■ REQUIRED ACTION ■
Your answer must be exactly the lines from the one containing "right iliac artery?" through the end of the material, both ends included, without pictures.

■ MATERIAL FOR THE TASK ■
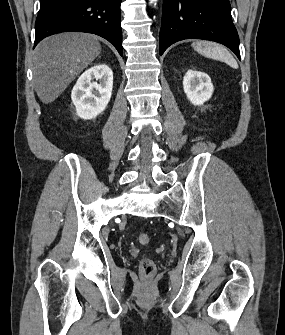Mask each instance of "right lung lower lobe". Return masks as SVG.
I'll use <instances>...</instances> for the list:
<instances>
[{
    "instance_id": "right-lung-lower-lobe-1",
    "label": "right lung lower lobe",
    "mask_w": 285,
    "mask_h": 335,
    "mask_svg": "<svg viewBox=\"0 0 285 335\" xmlns=\"http://www.w3.org/2000/svg\"><path fill=\"white\" fill-rule=\"evenodd\" d=\"M121 0H40L34 47L61 32H86L111 42L122 56Z\"/></svg>"
}]
</instances>
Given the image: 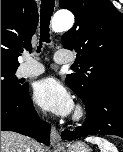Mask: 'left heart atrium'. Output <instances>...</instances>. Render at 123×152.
<instances>
[{"instance_id":"39dd6f15","label":"left heart atrium","mask_w":123,"mask_h":152,"mask_svg":"<svg viewBox=\"0 0 123 152\" xmlns=\"http://www.w3.org/2000/svg\"><path fill=\"white\" fill-rule=\"evenodd\" d=\"M35 102L56 115L66 116L73 109V101L67 89L54 78L38 81L34 87Z\"/></svg>"}]
</instances>
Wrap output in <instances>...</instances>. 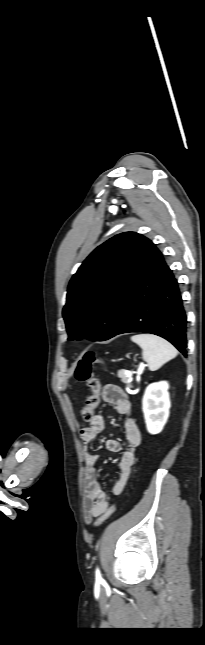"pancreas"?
I'll return each mask as SVG.
<instances>
[{
	"instance_id": "obj_1",
	"label": "pancreas",
	"mask_w": 205,
	"mask_h": 645,
	"mask_svg": "<svg viewBox=\"0 0 205 645\" xmlns=\"http://www.w3.org/2000/svg\"><path fill=\"white\" fill-rule=\"evenodd\" d=\"M125 370H120L118 372V377L121 379L123 383H125L128 386H131L132 378L131 376H127Z\"/></svg>"
}]
</instances>
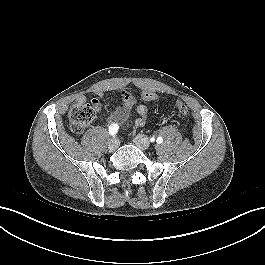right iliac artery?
I'll list each match as a JSON object with an SVG mask.
<instances>
[{"label": "right iliac artery", "mask_w": 265, "mask_h": 265, "mask_svg": "<svg viewBox=\"0 0 265 265\" xmlns=\"http://www.w3.org/2000/svg\"><path fill=\"white\" fill-rule=\"evenodd\" d=\"M118 129H119L118 124H115V123L111 124L109 126V134L112 136H115L118 132Z\"/></svg>", "instance_id": "1"}]
</instances>
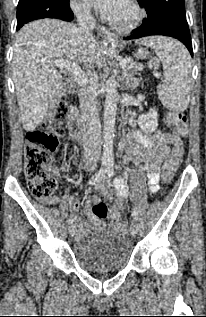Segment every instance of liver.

■ YOUR SOLUTION ■
right iliac artery?
I'll list each match as a JSON object with an SVG mask.
<instances>
[{"label": "right iliac artery", "mask_w": 265, "mask_h": 265, "mask_svg": "<svg viewBox=\"0 0 265 265\" xmlns=\"http://www.w3.org/2000/svg\"><path fill=\"white\" fill-rule=\"evenodd\" d=\"M118 129H119L118 124H115V123L111 124L109 126V134L112 136H115L118 132Z\"/></svg>", "instance_id": "1"}]
</instances>
Segment every instance of liver.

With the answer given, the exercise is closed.